The chair creaked as the man sat back. “The point is, you need to stop.”
“Yeah, you said a version of that already.” Not that she could forget that voice.
His head tilted to the side as if he were examining her and for a second that harsh façade slipped. “What do you hope to accomplish here?”
She held up her cup and shook it. “I’m drinking coffee.”
“When you search for a recluse who may or may not exist—”
The guy nodded. “Possibly.”
“Okay, fine. We can play that game.” But she knew the truth. People in power shook their heads and whispered the name Wren. She’d seen it when she talked with the senator who once promised a favor for matching her friend’s missing child to a John Doe case four states away. Even the senator backed away from the mention of the guy.
“Do you think if you ask the right question someone is going to hand over Wren’s home address?” His hands stayed folded on his lap as he asked the question.
As much as the conversation had her nerves zapping, she needed to keep him talking. Get him to slip up or at least touch the table or something so she could get her resources to check for fingerprints. A desperate hope, but then she dealt daily with desperate hope. “Do you have it? If so, give it to me. This conversation will go a lot faster and you can get back to doing whatever it is you do, which I somehow doubt is legal or particularly nice.”
His mouth twitched for the second time. “Why do you want to see Wren?”
Apparently they’d entered the never-ending-questions portion of the conversation. As the minutes passed, she became less interested in participating in his game and more in playing her own. “Tell me your name.”
“I’d rather you listen to me.” He leaned forward. “You are wading into danger here. There are some people who prefer anonymity. Denying them that brings trouble.”
The words shot into her, had her back slamming into her chair. “Are you threatening me?”
“I’m trying to keep you from being hurt.” He cleared his throat. “You might awaken a beast you cannot possibly control.”
The conversation, this meeting, it all spun in her head. “What does that even mean?”
“I think you know.” Without warning, the guy stood up.

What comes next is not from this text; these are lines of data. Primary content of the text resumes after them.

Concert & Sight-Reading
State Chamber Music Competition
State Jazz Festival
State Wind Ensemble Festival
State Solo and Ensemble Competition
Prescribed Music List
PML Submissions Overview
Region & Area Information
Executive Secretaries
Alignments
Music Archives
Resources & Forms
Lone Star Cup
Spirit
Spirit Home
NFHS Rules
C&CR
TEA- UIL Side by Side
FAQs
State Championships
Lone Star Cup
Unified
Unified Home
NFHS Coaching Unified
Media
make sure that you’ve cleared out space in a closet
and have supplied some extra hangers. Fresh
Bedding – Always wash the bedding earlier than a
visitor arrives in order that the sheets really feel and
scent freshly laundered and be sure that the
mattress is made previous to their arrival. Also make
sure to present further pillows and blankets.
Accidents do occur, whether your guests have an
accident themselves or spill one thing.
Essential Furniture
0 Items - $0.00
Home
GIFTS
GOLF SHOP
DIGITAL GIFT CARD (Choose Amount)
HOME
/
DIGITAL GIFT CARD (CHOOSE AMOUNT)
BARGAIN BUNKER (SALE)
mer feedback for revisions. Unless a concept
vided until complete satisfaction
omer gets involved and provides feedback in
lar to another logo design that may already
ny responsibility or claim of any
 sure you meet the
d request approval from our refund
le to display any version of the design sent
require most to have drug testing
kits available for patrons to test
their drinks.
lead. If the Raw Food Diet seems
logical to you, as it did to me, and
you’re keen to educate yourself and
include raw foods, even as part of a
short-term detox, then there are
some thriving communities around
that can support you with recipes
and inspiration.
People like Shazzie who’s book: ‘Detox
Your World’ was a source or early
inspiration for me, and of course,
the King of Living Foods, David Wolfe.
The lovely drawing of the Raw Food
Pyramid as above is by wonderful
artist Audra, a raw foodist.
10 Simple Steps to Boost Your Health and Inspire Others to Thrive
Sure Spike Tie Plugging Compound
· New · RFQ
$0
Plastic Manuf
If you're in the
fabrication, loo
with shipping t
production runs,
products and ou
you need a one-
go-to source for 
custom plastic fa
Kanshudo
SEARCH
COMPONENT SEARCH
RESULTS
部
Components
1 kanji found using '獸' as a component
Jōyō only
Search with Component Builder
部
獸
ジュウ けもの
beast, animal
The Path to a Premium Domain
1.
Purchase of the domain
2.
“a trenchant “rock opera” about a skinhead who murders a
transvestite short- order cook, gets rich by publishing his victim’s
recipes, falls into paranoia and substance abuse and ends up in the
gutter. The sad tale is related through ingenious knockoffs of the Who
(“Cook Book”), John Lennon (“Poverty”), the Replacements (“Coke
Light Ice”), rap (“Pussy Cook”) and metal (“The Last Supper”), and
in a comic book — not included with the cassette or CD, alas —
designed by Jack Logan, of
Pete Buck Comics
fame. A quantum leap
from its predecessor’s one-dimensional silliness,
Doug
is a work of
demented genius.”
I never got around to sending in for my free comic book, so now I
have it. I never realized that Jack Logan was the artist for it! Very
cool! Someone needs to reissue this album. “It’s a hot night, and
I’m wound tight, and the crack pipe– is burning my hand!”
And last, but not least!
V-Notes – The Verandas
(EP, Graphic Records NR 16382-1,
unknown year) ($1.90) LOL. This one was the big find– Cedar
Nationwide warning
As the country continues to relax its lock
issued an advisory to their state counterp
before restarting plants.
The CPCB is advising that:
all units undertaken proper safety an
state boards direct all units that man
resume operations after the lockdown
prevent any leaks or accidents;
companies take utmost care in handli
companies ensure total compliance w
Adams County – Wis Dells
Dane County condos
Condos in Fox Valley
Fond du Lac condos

“You drop that kind of overly dramatic comment, don’t bother telling me who you are or how you know Wren and then storm out?”
She sputtered, trying to think of something brilliant to say after that, but only babble filled her brain.
“And for the record.” He actually smiled this time. “I do not storm.”
“My word choice offended you?” This guy sure had the whole mysterious thing down. The suit, the stubble . . . that face. But this was a good place to talk. In public with plenty of people right there in case she needed to hit him with a chair. “At least get a coffee and sit back down so we can discuss this.”
“I already have one.” In a few steps he went to the counter and grabbed a to-go cup with the name Brian on it that had been sitting there since she picked up her drink more than a half hour ago. Then he was back by her side at the table. “Think about what I said.”
She doubted she’d be able to think about anything else. “I don’t take orders well.”
“Take this one.” With a nod he headed for the door.
She scrambled to her feet, grabbing for her purse and swearing when it caught around the back of the chair. She hit the sidewalk a few seconds later, looking up and down, past the groups of people walking and talking. Frustration screamed in her brain as a siren wailed in the distance. Still, nothing. No sign of black-suit guy. He’d disappeared.